In Game 5, returning to Baker Bowl, Rube Foster pitched the whole way against Mayer and Rixey, but he was not as effective as he had been in Game 2. Twice he gave the Phillies a two-run lead as first baseman Fred Luderus drove in three runs with a double and a home run. But from the fifth inning on, Foster held Philadelphia scoreless on two hits, while Duffy Lewis evened the score with a two-run homer in the eighth, and Harry Hooper (who had tied the score earlier with a home run in the third) won the game and the Series with a second homer in the top of the ninth. Both of Hooper’s homers bounced over the fence, shortened by the addition of the temporary seats. Although such hits would late be counted as doubles, in 1915 they were home runs.

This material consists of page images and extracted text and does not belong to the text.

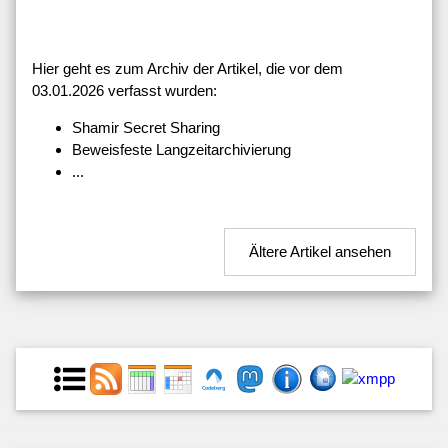
Hier geht es zum Archiv der Artikel, die vor dem
03.01.2026 verfasst wurden:
Shamir Secret Sharing
Beweisfeste Langzeitarchivierung
...
Ältere Artikel ansehen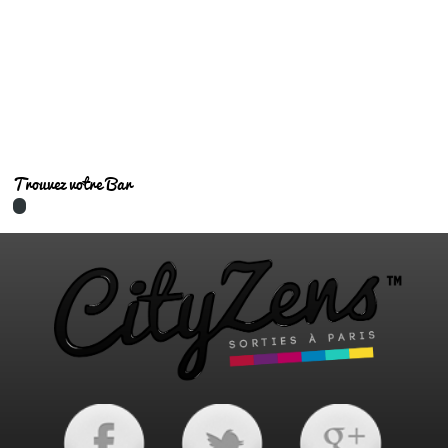
Bars tendances
Trouvez votre Bar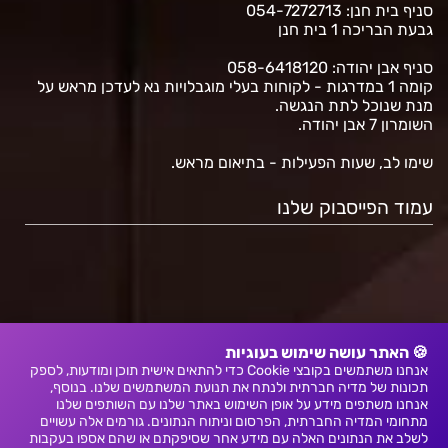
סניף בית חנן
: 054-7272713
גבעת הבריכה 1 בית חנן
סניף אבן יהודה: 058-6418120
קומה 1 במדרגות - לקוחות בעלי מוגבלויות נא לעדכן מראש על
מנת שנוכל לתת הנגשה.
השומרון 7 אבן יהודה.
שימו לב, שעות הפעילות - בתיאום מראש.
עמוד הפייסבוק שלנו
🍪 האתר עושה שימוש בעוגיות
אנחנו משתמשים בקובצי Cookie כדי להתאים אישית תוכן ומודעות, לספק
תכונות של מדיה חברתית ולנתח את תנועת המשתמשים שלנו. בנוסף,
אנחנו משתפים מידע על אופן השימוש באתר שלנו עם השותפים שלנו
מתחומי המדיה החברתית, הפרסום וניתוח הנתונים. גורמים אלה עשויים
לשלב את הנתונים האלה עם מידע אחר שסיפקתם או שהם אספו בעקבות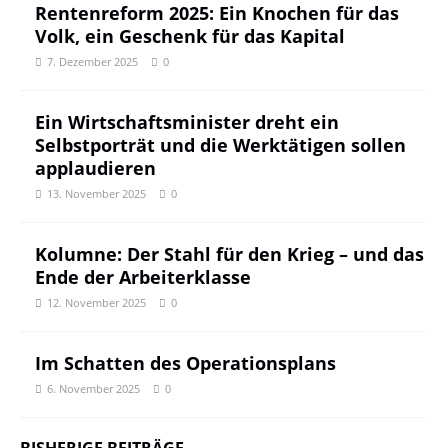
Rentenreform 2025: Ein Knochen für das
Volk, ein Geschenk für das Kapital
7. Dezember 2025
0
Ein Wirtschaftsminister dreht ein
Selbstporträt und die Werktätigen sollen
applaudieren
13. November 2025
0
Kolumne: Der Stahl für den Krieg – und das
Ende der Arbeiterklasse
12. November 2025
0
Im Schatten des Operationsplans
6. November 2025
0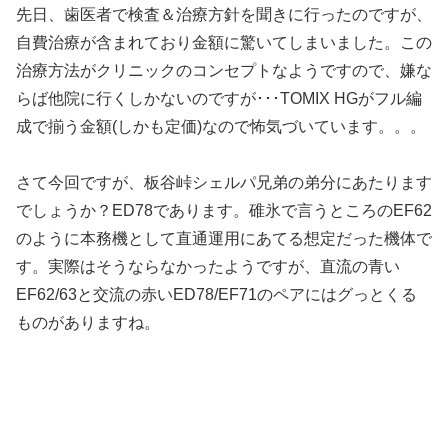
先日、歯医者で検査＆治療方針を聞きに行ったのですが、
自費治療が含まれており金額に驚いてしまいました。この
治療方法がクリニックのコンセプトなようですので、嫌な
らば他院に行くしかないのですが･･･TOMIX HGがフル編
成で揃う金額(しかも定価)なので怖気づいています。。。
さて今回ですが、板谷峠シェルパ兄弟の弟分にあたります
でしょうか？ED78であります。碓氷で言うところのEF62
のように本務機として直通運用にあてる想定だった機体で
す。実際はそうならなかったようですが、直流の青い
EF62/63と交流の赤いED78/EF71のペアにはグっとくる
ものがありますね。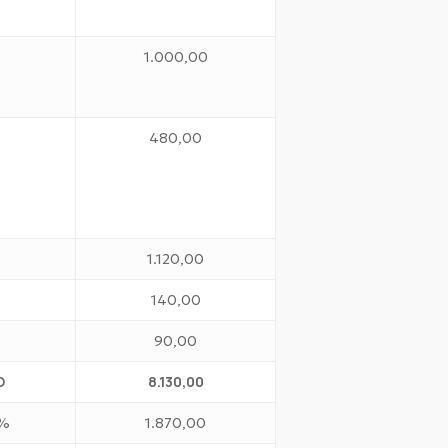
1.000,00
480,00
1.120,00
140,00
90,00
Ο
8.130,00
%
1.870,00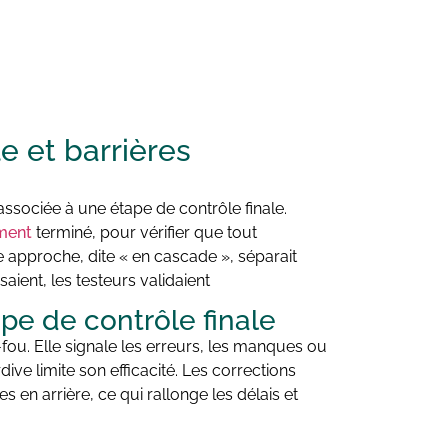
e et barrières
associée à une étape de contrôle finale.
ment
terminé, pour vérifier que tout
e approche, dite « en cascade », séparait
aient, les testeurs validaient
e de contrôle finale
u. Elle signale les erreurs, les manques ou
ive limite son efficacité. Les corrections
en arrière, ce qui rallonge les délais et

“If we had beaten Boston in ’15,” said Rixey in later years, “who knows what would have happened? We might have been a team to reckon with for a long, long time.” Instead, he was traded to Cincinnati, Alexander was sent to the Cubs, and Baker’s Curse would not be overturned with a World Series victory until 1980.
50 years ago: The 1965 World Series pitted two venerable franchises still in their first decade in a new home. The Dodgers had won only one championship in Brooklyn, that in 1955, but had taken two in their early years in Los Angeles (1959 and 1963). The Minnesota Twins, who had been the downtrodden Washington Senators until 1961, had not earned a title since 1924. The Twins sluggers defeated Don Drysdale in a Game 1 that Sandy Koufax declined to pitch because it was scheduled for Yom Kippur, then topped Koufax in Game 2. Returning to L.A., the Dodgers took the next three games. If home-field form were to hold, the Twins, after capturing Game 6, should have run the table, but on two days’ rest, Koufax threw a magnificent three-hit shutout in Game 7.
25 years ago: The 1990 World Series saw a return of the AL champs of the prior two seasons, the Oakland A’s, led by the Bash Brothers combo of Mark McGwire and Jose Canseco, bolstered by the speed of Rickey Henderson. In 1989, in a Series interrupted by an earthquake, the A’s had swept their Bay Area rivals, the Giants. This time around it was the NL champs, the Cincinnati Reds, who brought the brooms. Billy Hatcher and Chris Sabo led the Reds at the bat, Jose Rijo allowed one earned run across two starts, and the bullpen was unscored upon.
This story will run in MLB’s World Series Media Guide, to be published this week.